Task details:
From the entries below, copy every line holding the word "chaleur".

[Transcribed page contents]
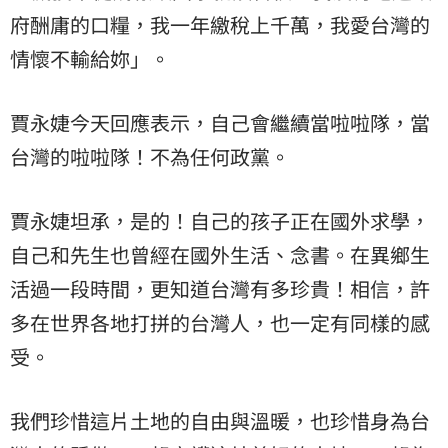
府酬庸的口糧，我一年繳稅上千萬，我愛台灣的
情懷不輸給妳」。
賈永婕今天回應表示，自己會繼續當啦啦隊，當
台灣的啦啦隊！不為任何政黨。
賈永婕坦承，是的！自己的孩子正在國外求學，
自己和先生也曾經在國外生活、念書。在異鄉生
活過一段時間，更知道台灣有多珍貴！相信，許
多在世界各地打拼的台灣人，也一定有同樣的感
受。
我們珍惜這片土地的自由與溫暖，也珍惜身為台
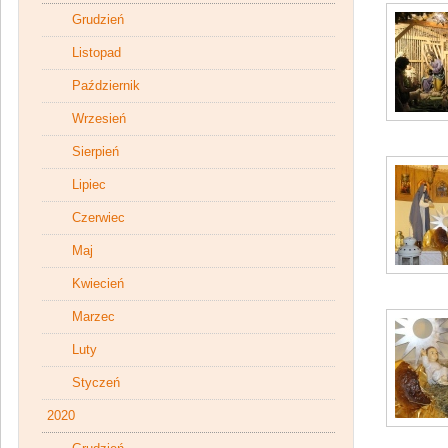
Grudzień
Listopad
Październik
Wrzesień
Sierpień
Lipiec
Czerwiec
Maj
Kwiecień
Marzec
Luty
Styczeń
2020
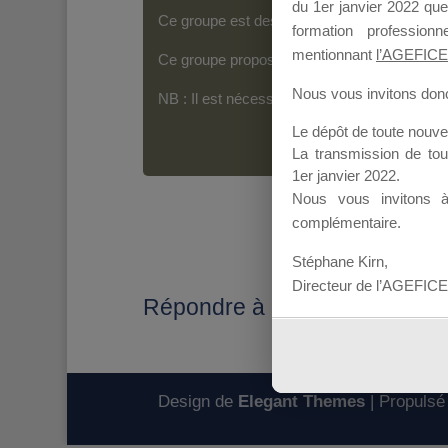
du 1er janvier 2022 que
Ce groupe est destiné aux Organismes de For
formation professio
mentionnant
l’AGEFICE
Ce groupe propose un forum dédié au support
Nous vous invitons donc 
NB : Il est nécessaire d’être
inscrit(e)
pour p
Le dépôt de toute nouv
La transmission de to
1er janvier 2022.
Nous vous invitons 
complémentaire.
Stéphane Kirn,
Directeur de l’AGEFICE
Répondre à : Coût par stagiair
Design de
Elegant Themes
| Propulsé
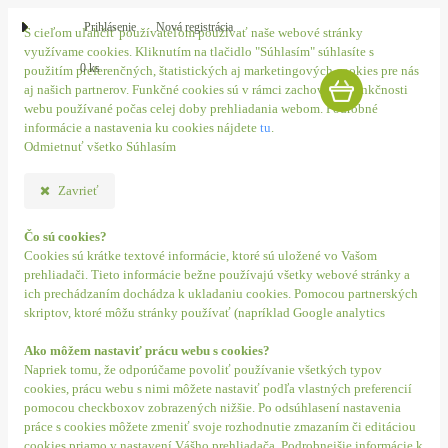
Prihlásenie
Nová registrácia
S cieľom uľahčiť používateľom používať naše webové stránky
využívame cookies. Kliknutím na tlačidlo "Súhlasím" súhlasíte s
0 ks
použitím preferenčných, štatistických aj marketingových cookies pre nás
aj našich partnerov. Funkčné cookies sú v rámci zachovania funkčnosti
webu používané počas celej doby prehliadania webom. Podrobné
informácie a nastavenia ku cookies nájdete
tu
.
Odmietnuť všetko
Súhlasím
Zavrieť
Čo sú cookies?
Cookies sú krátke textové informácie, ktoré sú uložené vo Vašom
prehliadači. Tieto informácie bežne používajú všetky webové stránky a
ich prechádzaním dochádza k ukladaniu cookies. Pomocou partnerských
skriptov, ktoré môžu stránky používať (napríklad Google analytics
Ako môžem nastaviť prácu webu s cookies?
Napriek tomu, že odporúčame povoliť používanie všetkých typov
cookies, prácu webu s nimi môžete nastaviť podľa vlastných preferencií
pomocou checkboxov zobrazených nižšie. Po odsúhlasení nastavenia
práce s cookies môžete zmeniť svoje rozhodnutie zmazaním či editáciou
cookies priamo v nastavení Vášho prehliadača. Podrobnejšie informácie k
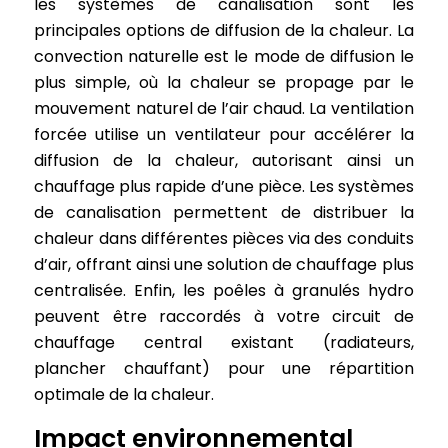
les systèmes de canalisation sont les
principales options de diffusion de la chaleur. La
convection naturelle est le mode de diffusion le
plus simple, où la chaleur se propage par le
mouvement naturel de l’air chaud. La ventilation
forcée utilise un ventilateur pour accélérer la
diffusion de la chaleur, autorisant ainsi un
chauffage plus rapide d’une pièce. Les systèmes
de canalisation permettent de distribuer la
chaleur dans différentes pièces via des conduits
d’air, offrant ainsi une solution de chauffage plus
centralisée. Enfin, les poêles à granulés hydro
peuvent être raccordés à votre circuit de
chauffage central existant (radiateurs,
plancher chauffant) pour une répartition
optimale de la chaleur.
Impact environnemental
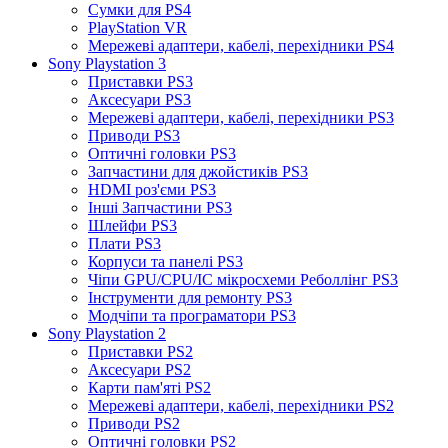
Сумки для PS4
PlayStation VR
Мережеві адаптери, кабелі, перехідники PS4
Sony Playstation 3
Приставки PS3
Аксесуари PS3
Мережеві адаптери, кабелі, перехідники PS3
Приводи PS3
Оптичні головки PS3
Запчастини для джойстиків PS3
HDMI роз'єми PS3
Інші Запчастини PS3
Шлейфи PS3
Плати PS3
Корпуси та панелі PS3
Чіпи GPU/CPU/IC мікросхеми Реболлінг PS3
Інструменти для ремонту PS3
Модчіпи та програматори PS3
Sony Playstation 2
Приставки PS2
Аксесуари PS2
Карти пам'яті PS2
Мережеві адаптери, кабелі, перехідники PS2
Приводи PS2
Оптичні головки PS2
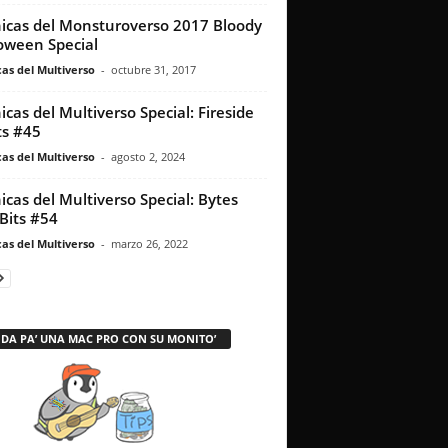
icas del Monsturoverso 2017 Bloody
oween Special
as del Multiverso
-
octubre 31, 2017
icas del Multiverso Special: Fireside
s #45
as del Multiverso
-
agosto 2, 2024
icas del Multiverso Special: Bytes
Bits #54
as del Multiverso
-
marzo 26, 2022
 DA PA’ UNA MAC PRO CON SU MONITO’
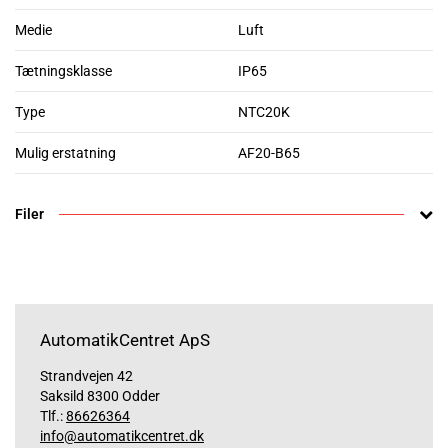
Medie
Luft
Tætningsklasse
IP65
Type
NTC20K
Mulig erstatning
AF20-B65
Filer
AutomatikCentret ApS
Strandvejen 42
Saksild 8300 Odder
Tlf.:
86626364
info@automatikcentret.dk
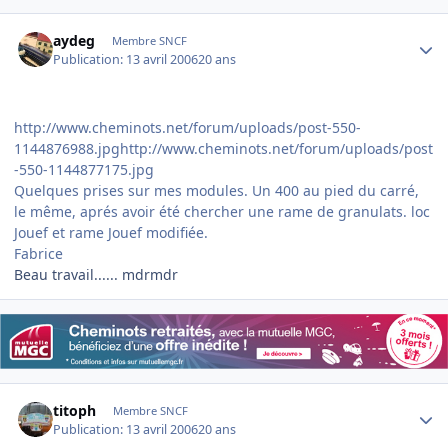
Author stats
aydeg
Membre SNCF
Publication:
13 avril 2006
20 ans
http://www.cheminots.net/forum/uploads/post-550-
1144876988.jpghttp://www.cheminots.net/forum/uploads/post
-550-1144877175.jpg
Quelques prises sur mes modules. Un 400 au pied du carré,
le même, aprés avoir été chercher une rame de granulats. loc
Jouef et rame Jouef modifiée.
Fabrice
Beau travail...... mdrmdr
Author stats
titoph
Membre SNCF
Publication:
13 avril 2006
20 ans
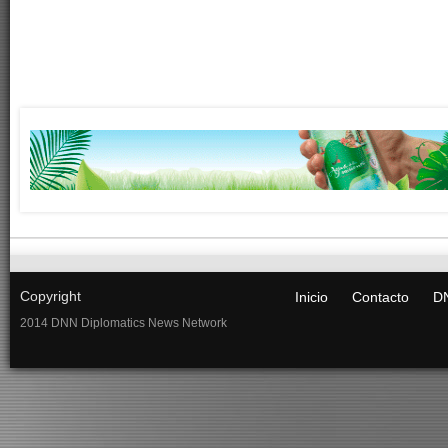
Copyright
Inicio
Contacto
DN
2014 DNN Diplomatics News Network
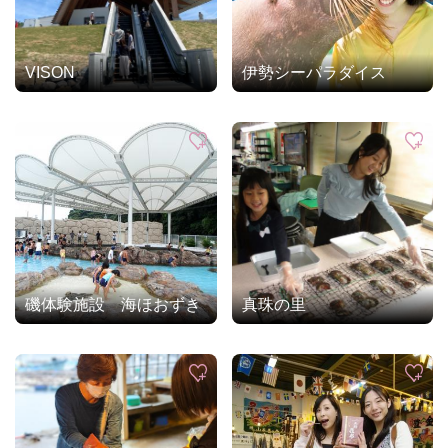
VISON
伊勢シーパラダイス
磯体験施設 海ほおずき
真珠の里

Task solution:
principales options de diffusion de la chaleur. La
plus simple, où la chaleur se propage par le
diffusion de la chaleur, autorisant ainsi un
chaleur dans différentes pièces via des conduits
optimale de la chaleur.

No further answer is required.